Exercise — Make an exact copy of the records, dropping all pictures.

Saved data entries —
---------------
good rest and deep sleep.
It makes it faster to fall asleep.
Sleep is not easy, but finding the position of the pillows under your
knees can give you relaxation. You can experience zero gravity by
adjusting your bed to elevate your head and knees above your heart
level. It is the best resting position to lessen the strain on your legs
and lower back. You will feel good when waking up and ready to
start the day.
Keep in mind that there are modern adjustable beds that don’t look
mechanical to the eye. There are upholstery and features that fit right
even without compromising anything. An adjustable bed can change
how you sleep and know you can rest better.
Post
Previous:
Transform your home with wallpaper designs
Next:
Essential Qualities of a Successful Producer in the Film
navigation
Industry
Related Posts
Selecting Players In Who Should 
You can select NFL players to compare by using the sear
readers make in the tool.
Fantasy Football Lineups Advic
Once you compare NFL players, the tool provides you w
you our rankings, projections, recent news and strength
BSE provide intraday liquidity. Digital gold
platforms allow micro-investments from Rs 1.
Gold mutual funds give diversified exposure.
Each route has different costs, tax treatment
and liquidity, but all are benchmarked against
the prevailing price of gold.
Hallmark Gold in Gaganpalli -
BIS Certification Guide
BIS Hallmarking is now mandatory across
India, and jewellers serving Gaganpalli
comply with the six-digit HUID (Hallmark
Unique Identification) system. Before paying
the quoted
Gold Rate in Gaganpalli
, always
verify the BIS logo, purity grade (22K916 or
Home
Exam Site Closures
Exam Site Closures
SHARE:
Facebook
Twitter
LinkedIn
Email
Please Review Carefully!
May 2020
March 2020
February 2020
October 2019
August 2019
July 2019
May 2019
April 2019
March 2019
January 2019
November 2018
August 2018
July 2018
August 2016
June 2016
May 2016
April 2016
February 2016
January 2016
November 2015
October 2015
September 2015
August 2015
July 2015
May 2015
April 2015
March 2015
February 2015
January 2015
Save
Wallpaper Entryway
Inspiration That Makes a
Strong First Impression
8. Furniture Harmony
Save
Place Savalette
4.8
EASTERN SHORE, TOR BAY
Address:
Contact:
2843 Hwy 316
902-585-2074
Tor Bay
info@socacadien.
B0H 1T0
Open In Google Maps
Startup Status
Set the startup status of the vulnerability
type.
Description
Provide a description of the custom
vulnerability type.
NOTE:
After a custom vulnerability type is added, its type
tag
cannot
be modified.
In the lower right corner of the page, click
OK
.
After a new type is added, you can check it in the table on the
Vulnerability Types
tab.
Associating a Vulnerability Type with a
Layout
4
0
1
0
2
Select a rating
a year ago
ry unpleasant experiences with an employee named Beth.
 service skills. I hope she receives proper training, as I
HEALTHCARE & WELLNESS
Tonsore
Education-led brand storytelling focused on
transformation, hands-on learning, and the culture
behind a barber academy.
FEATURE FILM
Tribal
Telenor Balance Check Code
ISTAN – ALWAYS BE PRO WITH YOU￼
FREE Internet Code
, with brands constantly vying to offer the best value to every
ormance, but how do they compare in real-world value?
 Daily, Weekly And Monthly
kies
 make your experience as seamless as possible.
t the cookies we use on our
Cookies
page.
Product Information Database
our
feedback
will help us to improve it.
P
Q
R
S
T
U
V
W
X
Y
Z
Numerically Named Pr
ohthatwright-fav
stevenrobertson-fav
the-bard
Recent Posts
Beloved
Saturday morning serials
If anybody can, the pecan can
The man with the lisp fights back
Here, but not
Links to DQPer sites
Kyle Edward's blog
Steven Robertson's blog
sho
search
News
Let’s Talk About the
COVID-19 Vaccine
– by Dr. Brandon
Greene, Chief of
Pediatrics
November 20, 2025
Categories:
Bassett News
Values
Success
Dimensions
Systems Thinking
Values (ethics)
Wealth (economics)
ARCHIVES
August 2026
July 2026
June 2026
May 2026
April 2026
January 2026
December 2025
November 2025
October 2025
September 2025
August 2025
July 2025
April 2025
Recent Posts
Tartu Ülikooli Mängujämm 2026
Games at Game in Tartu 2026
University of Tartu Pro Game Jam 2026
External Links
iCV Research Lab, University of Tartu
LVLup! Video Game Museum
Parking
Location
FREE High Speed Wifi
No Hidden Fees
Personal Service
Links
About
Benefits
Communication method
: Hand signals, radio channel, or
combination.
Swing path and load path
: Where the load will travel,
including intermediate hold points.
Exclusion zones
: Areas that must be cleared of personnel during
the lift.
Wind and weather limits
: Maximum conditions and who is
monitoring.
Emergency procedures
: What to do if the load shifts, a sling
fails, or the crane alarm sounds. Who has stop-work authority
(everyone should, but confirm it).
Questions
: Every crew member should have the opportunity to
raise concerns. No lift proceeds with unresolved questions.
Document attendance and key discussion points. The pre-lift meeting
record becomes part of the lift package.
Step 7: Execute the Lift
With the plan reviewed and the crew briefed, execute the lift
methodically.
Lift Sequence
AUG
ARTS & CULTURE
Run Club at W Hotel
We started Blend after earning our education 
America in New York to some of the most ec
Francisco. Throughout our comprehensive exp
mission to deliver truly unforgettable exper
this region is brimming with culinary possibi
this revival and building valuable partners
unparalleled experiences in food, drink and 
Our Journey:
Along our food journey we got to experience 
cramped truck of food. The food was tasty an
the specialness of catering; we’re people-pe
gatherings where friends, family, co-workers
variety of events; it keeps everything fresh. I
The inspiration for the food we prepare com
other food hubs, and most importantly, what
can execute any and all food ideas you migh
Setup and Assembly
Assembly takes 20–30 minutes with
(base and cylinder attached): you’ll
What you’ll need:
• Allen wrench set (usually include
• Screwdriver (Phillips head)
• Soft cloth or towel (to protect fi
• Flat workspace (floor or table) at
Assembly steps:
---------------
Finished exercise —
good rest and deep sleep.
It makes it faster to fall asleep.
Sleep is not easy, but finding the position of the pillows under your
knees can give you relaxation. You can experience zero gravity by
adjusting your bed to elevate your head and knees above your heart
level. It is the best resting position to lessen the strain on your legs
and lower back. You will feel good when waking up and ready to
start the day.
Keep in mind that there are modern adjustable beds that don’t look
mechanical to the eye. There are upholstery and features that fit right
even without compromising anything. An adjustable bed can change
how you sleep and know you can rest better.
Post
Previous:
Transform your home with wallpaper designs
Next:
Essential Qualities of a Successful Producer in the Film
navigation
Industry
Related Posts
Selecting Players In Who Should 
You can select NFL players to compare by using the sear
readers make in the tool.
Fantasy Football Lineups Advic
Once you compare NFL players, the tool provides you w
you our rankings, projections, recent news and strength
BSE provide intraday liquidity. Digital gold
platforms allow micro-investments from Rs 1.
Gold mutual funds give diversified exposure.
Each route has different costs, tax treatment
and liquidity, but all are benchmarked against
the prevailing price of gold.
Hallmark Gold in Gaganpalli -
BIS Certification Guide
BIS Hallmarking is now mandatory across
India, and jewellers serving Gaganpalli
comply with the six-digit HUID (Hallmark
Unique Identification) system. Before paying
the quoted
Gold Rate in Gaganpalli
, always
verify the BIS logo, purity grade (22K916 or
Home
Exam Site Closures
Exam Site Closures
SHARE:
Facebook
Twitter
LinkedIn
Email
Please Review Carefully!
May 2020
March 2020
February 2020
October 2019
August 2019
July 2019
May 2019
April 2019
March 2019
January 2019
November 2018
August 2018
July 2018
August 2016
June 2016
May 2016
April 2016
February 2016
January 2016
November 2015
October 2015
September 2015
August 2015
July 2015
May 2015
April 2015
March 2015
February 2015
January 2015
Save
Wallpaper Entryway
Inspiration That Makes a
Strong First Impression
8. Furniture Harmony
Save
Place Savalette
4.8
EASTERN SHORE, TOR BAY
Address:
Contact:
2843 Hwy 316
902-585-2074
Tor Bay
info@socacadien.
B0H 1T0
Open In Google Maps
Startup Status
Set the startup status of the vulnerability
type.
Description
Provide a description of the custom
vulnerability type.
NOTE:
After a custom vulnerability type is added, its type
tag
cannot
be modified.
In the lower right corner of the page, click
OK
.
After a new type is added, you can check it in the table on the
Vulnerability Types
tab.
Associating a Vulnerability Type with a
Layout
4
0
1
0
2
Select a rating
a year ago
ry unpleasant experiences with an employee named Beth.
 service skills. I hope she receives proper training, as I
HEALTHCARE & WELLNESS
Tonsore
Education-led brand storytelling focused on
transformation, hands-on learning, and the culture
behind a barber academy.
FEATURE FILM
Tribal
Telenor Balance Check Code
ISTAN – ALWAYS BE PRO WITH YOU
FREE Internet Code
, with brands constantly vying to offer the best value to every
ormance, but how do they compare in real-world value?
 Daily, Weekly And Monthly
kies
 make your experience as seamless as possible.
t the cookies we use on our
Cookies
page.
Product Information Database
our
feedback
will help us to improve it.
P
Q
R
S
T
U
V
W
X
Y
Z
Numerically Named Pr
ohthatwright-fav
stevenrobertson-fav
the-bard
Recent Posts
Beloved
Saturday morning serials
If anybody can, the pecan can
The man with the lisp fights back
Here, but not
Links to DQPer sites
Kyle Edward's blog
Steven Robertson's blog
sho
search
News
Let’s Talk About the
COVID-19 Vaccine
– by Dr. Brandon
Greene, Chief of
Pediatrics
November 20, 2025
Categories:
Bassett News
Values
Success
Dimensions
Systems Thinking
Values (ethics)
Wealth (economics)
ARCHIVES
August 2026
July 2026
June 2026
May 2026
April 2026
January 2026
December 2025
November 2025
October 2025
September 2025
August 2025
July 2025
April 2025
Recent Posts
Tartu Ülikooli Mängujämm 2026
Games at Game in Tartu 2026
University of Tartu Pro Game Jam 2026
External Links
iCV Research Lab, University of Tartu
LVLup! Video Game Museum
Parking
Location
FREE High Speed Wifi
No Hidden Fees
Personal Service
Links
About
Benefits
Communication method
: Hand signals, radio channel, or
combination.
Swing path and load path
: Where the load will travel,
including intermediate hold points.
Exclusion zones
: Areas that must be cleared of personnel during
the lift.
Wind and weather limits
: Maximum conditions and who is
monitoring.
Emergency procedures
: What to do if the load shifts, a sling
fails, or the crane alarm sounds. Who has stop-work authority
(everyone should, but confirm it).
Questions
: Every crew member should have the opportunity to
raise concerns. No lift proceeds with unresolved questions.
Document attendance and key discussion points. The pre-lift meeting
record becomes part of the lift package.
Step 7: Execute the Lift
With the plan reviewed and the crew briefed, execute the lift
methodically.
Lift Sequence
AUG
ARTS & CULTURE
Run Club at W Hotel
We started Blend after earning our education 
America in New York to some of the most ec
Francisco. Throughout our comprehensive exp
mission to deliver truly unforgettable exper
this region is brimming with culinary possibi
this revival and building valuable partners
unparalleled experiences in food, drink and 
Our Journey:
Along our food journey we got to experience 
cramped truck of food. The food was tasty an
the specialness of catering; we’re people-pe
gatherings where friends, family, co-workers
variety of events; it keeps everything fresh. I
The inspiration for the food we prepare com
other food hubs, and most importantly, what
can execute any and all food ideas you migh
Setup and Assembly
Assembly takes 20–30 minutes with
(base and cylinder attached): you’ll
What you’ll need:
• Allen wrench set (usually include
• Screwdriver (Phillips head)
• Soft cloth or towel (to protect fi
• Flat workspace (floor or table) at
Assembly steps:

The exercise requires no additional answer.